Fig 5. The comparisons between predictions (lines) and experiments (symbols) for MMTV and T2 pseudoknots in monovalent ion solutions.

(a) MMTV pseudoknot at 1000mM [K⁺] (green square) and 50mM [K⁺] (red triangle), respectively. Lines: df/dT, the first derivative of f with respect to temperature. Symbols: the heat capacity C_p. (c) T2 pseudoknot at 1000mM [K⁺] (green square) and 100mM [K⁺] (red triangle), respectively. Symbols: dA/dT, the first derivative of absorbance with respect to temperature. (b, d) The melting temperatures T_m1 and T_m2 of two transitions (F→I and I→U) as functions of [K⁺] for MMTV (b) and T2 (d) pseudoknots. Symbols: experimental T_m1 (blue square) and T_m2 (red triangle) [75,77]. Lines: corresponding predictions.

Fig 6. The comparisons between predictions (lines) and experiments (symbols) for MMTV and T2 pseudoknots in divalent ion solutions.

(a) MMTV pseudoknot at 50mM [K⁺] with 0.5mM [Mg²⁺] and 3.0mM [Mg²⁺], respectively. Symbols: the heat capacity C_p for MMTV pseudoknot at 50mM [K⁺] with 0.5mM [Mg²⁺]. (c) T2 pseudoknot at 100mM [K⁺] with 0.1mM [Mg²⁺] and 1.0mM [Mg²⁺], respectively. Symbols: dA/dT, the first derivative of absorbance with respect to temperature. (b, d) The melting temperatures T_m1 and T_m2 of two transitions (F→I and I→U) as functions of [Mg²⁺] for MMTV pseudoknot in the presence of 50mM [K⁺] (b) and T2 pseudoknot in the presence of 100mM [K⁺] (d). Symbols: experimental T_m1 (blue square) and T_m2 (red triangle) [75,77]. Lines: corresponding predictions.

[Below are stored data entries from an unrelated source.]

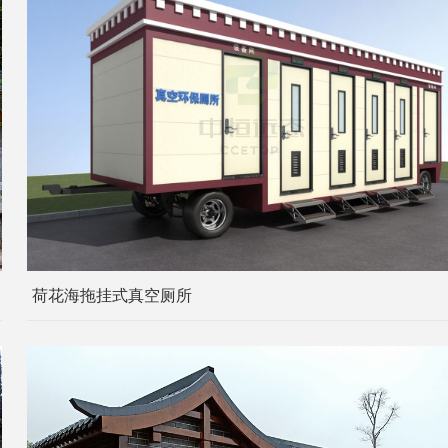
荷花海拖挂式真空厕所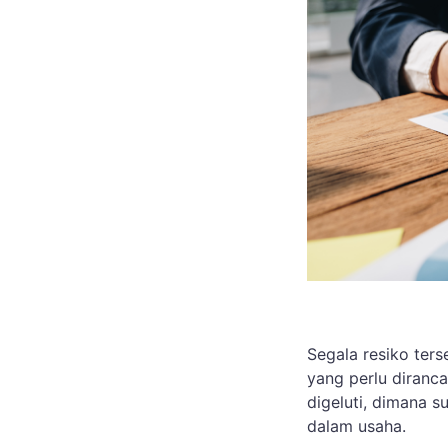
Segala resiko ter
yang perlu diranc
digeluti, dimana su
dalam usaha.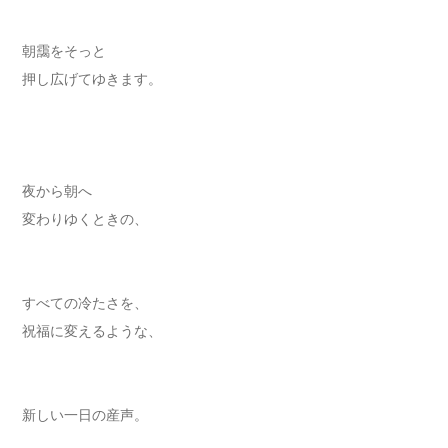
朝靄をそっと
押し広げてゆきます。
夜から朝へ
変わりゆくときの、
すべての冷たさを、
祝福に変えるような、
新しい一日の産声。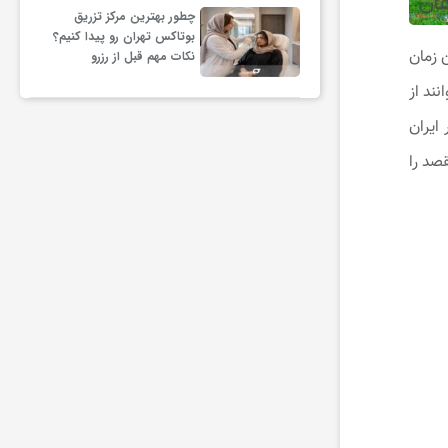
چطور بهترین مرکز تزریق
بوتاکس تهران رو پیدا کنیم؟
 زمان
نکات مهم قبل از رزرو
نند از
ایران
قصد را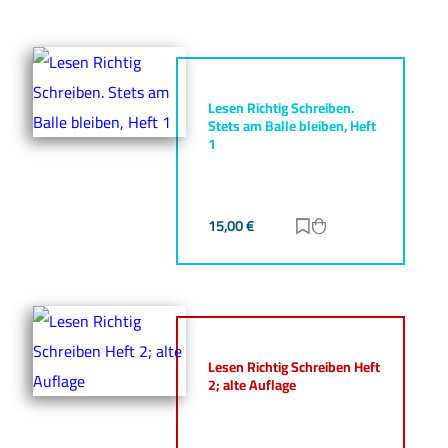
Lesen Richtig Schreiben.
Stets am Balle bleiben, Heft
1
15,00
€
Zur Merkliste hinz
Zum Warenkorb h
Lesen Richtig Schreiben Heft
2; alte Auflage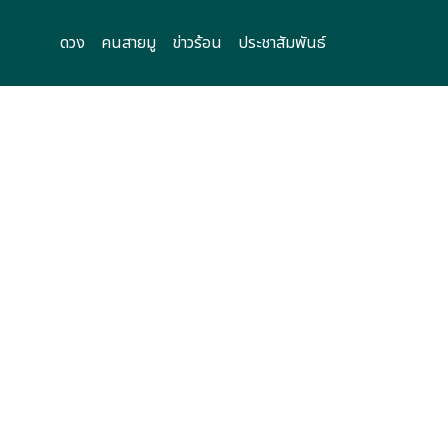
ดวง
คนสายมู
ข่าวร้อน
ประชาสัมพันธ์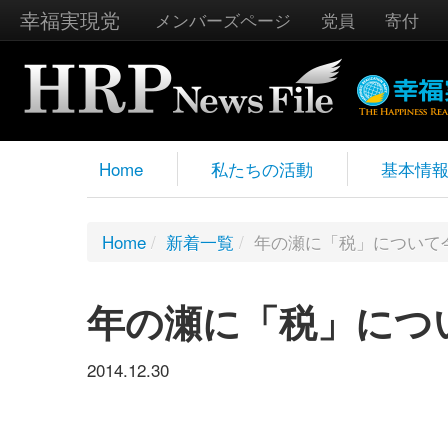
幸福実現党
メンバーズページ
党員
寄付
Home
私たちの活動
基本情
Home
/
新着一覧
/
年の瀬に「税」について
年の瀬に「税」につ
2014.12.30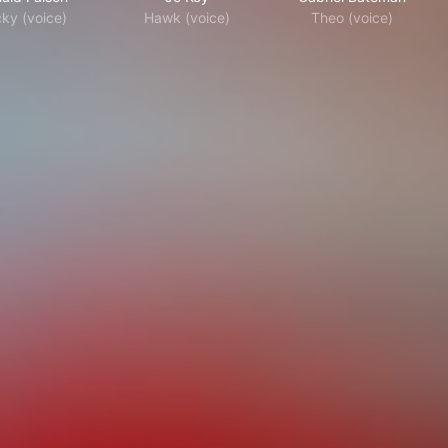
ky (voice)
Hawk (voice)
Theo (voice)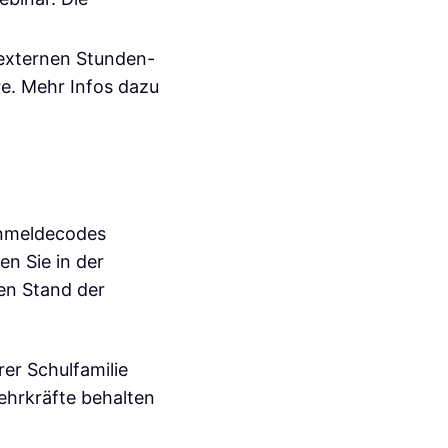
 externen Stunden-
re. Mehr Infos dazu
Anmeldecodes
en Sie in der
en Stand der
rer Schulfamilie
ehrkräfte behalten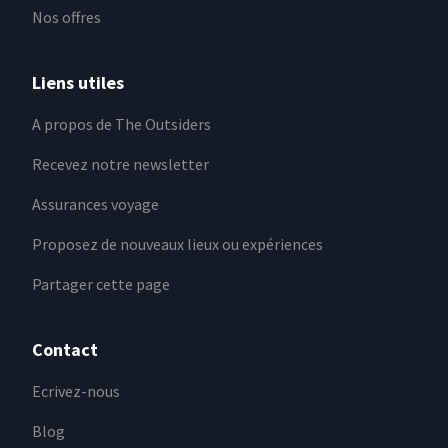
Nos offres
Liens utiles
A propos de The Outsiders
Recevez notre newsletter
Assurances voyage
Proposez de nouveaux lieux ou expériences
Partager cette page
Contact
Ecrivez-nous
Blog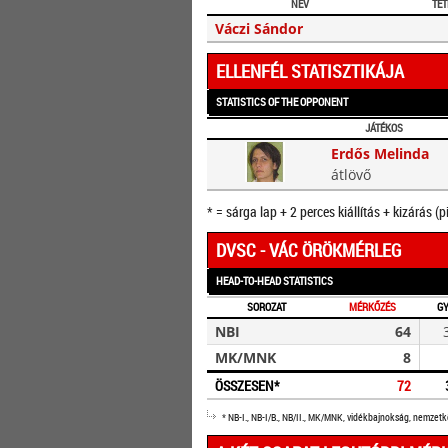
NÉV
TÉ
Váczi Sándor
ELLENFÉL STATISZTIKÁJA
STATISTICS OF THE OPPONENT
JÁTÉKOS
Erdős Melinda
átlövő
* = sárga lap + 2 perces kiállítás + kizárás (p
DVSC - VÁC ÖRÖKMÉRLEG
HEAD-TO-HEAD STATISTICS
SOROZAT
MÉRKŐZÉS
G
NBI
64
MK/MNK
8
ÖSSZESEN*
72
* NB-I., NB-I/B., NB/II., MK/MNK, vidékbajnokság, nemzet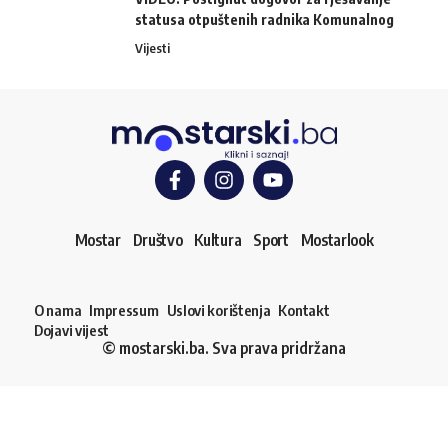
statusa otpuštenih radnika Komunalnog
Vijesti
Mostar
Društvo
Kultura
Sport
Mostarlook
O nama
Impressum
Uslovi korištenja
Kontakt
Dojavi vijest
© mostarski.ba. Sva prava pridržana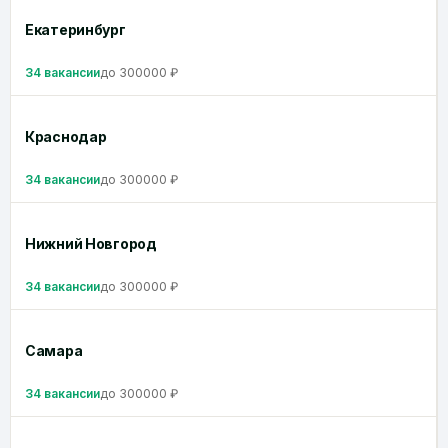
Екатеринбург
34 вакансии
до 300000 ₽
Краснодар
34 вакансии
до 300000 ₽
Нижний Новгород
34 вакансии
до 300000 ₽
Самара
34 вакансии
до 300000 ₽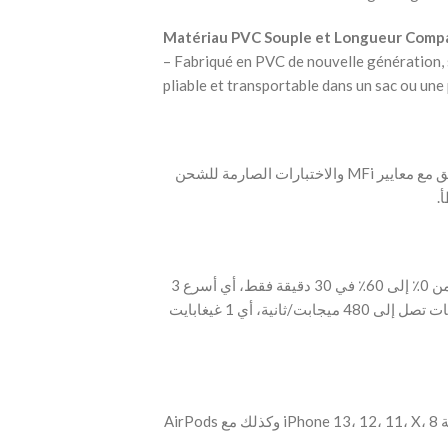
Matériau PVC Souple et Longueur Comp
– Fabriqué en PVC de nouvelle génération, s
pliable et transportable dans un sac ou une
‫- كابل لايتنينغ مع موصل C94 أصلي ورقاقة MFi، متوافق مع معايير MFi والاختبارات الصارمة للشحن
‫- يشحن هذا الكابل USB-C إلى Lightning iPhone 14 من 0٪ إلى 60٪ في 30 دقيقة فقط، أي أسرع 3
مرات من كابل USB-A إلى Lightning. سرعة نقل البيانات تصل إلى 480 ميجابت/ثانية، أي 1 غيغابايت
‫- متوافق مع iPhone 14/14 Pro/14 Pro Max، سلسلة iPhone 13، 12، 11، X، 8 وكذلك مع AirPods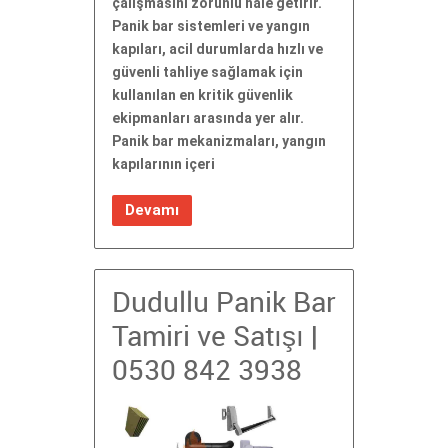
çalışmasını zorunlu hale getirir.
Panik bar sistemleri ve yangın
kapıları, acil durumlarda hızlı ve
güvenli tahliye sağlamak için
kullanılan en kritik güvenlik
ekipmanları arasında yer alır.
Panik bar mekanizmaları, yangın
kapılarının içeri
Devamı
Dudullu Panik Bar
Tamiri ve Satışı |
0530 842 3938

Fig 7. The predicted thermal unfolding of MMTV, T2 and T2 variant pseudoknots at 1M [K⁺].

(a-c) The fractions of F, S1, S2 and U states as functions of temperature in thermal unfolding of MMTV (a), T2 (b), and T2 variant (c) pseudoknots at 1M [K⁺]. F stands for fully folded RNA; S1, hairpin intermediate with Stem 1; S2, hairpin intermediate with Stem 2; U, fully unfolded RNA. (d) Schematic diagram shows the dominating structural transitions of MMTV pseudoknot along the unfolding pathway inferred from the fraction of states shown in panel (a). (e) Schematic diagram shows the structural transitions of T2 pseudoknot and the variant of T2 pseudoknot along the unfolding pathway inferred from their respective fraction of states shown in panels (b) and (c).

Fig 8

The fractions of F, S1, S2 and U states as functions of temperature in thermal unfolding of MMTV (a-c) and T2 (d-f) pseudoknots at different [K⁺]’s. F stands for fully folded RNA; S1, hairpin intermediate with Stem1; S2, hairpin intermediate with Stem2; U, fully unfolded RNA.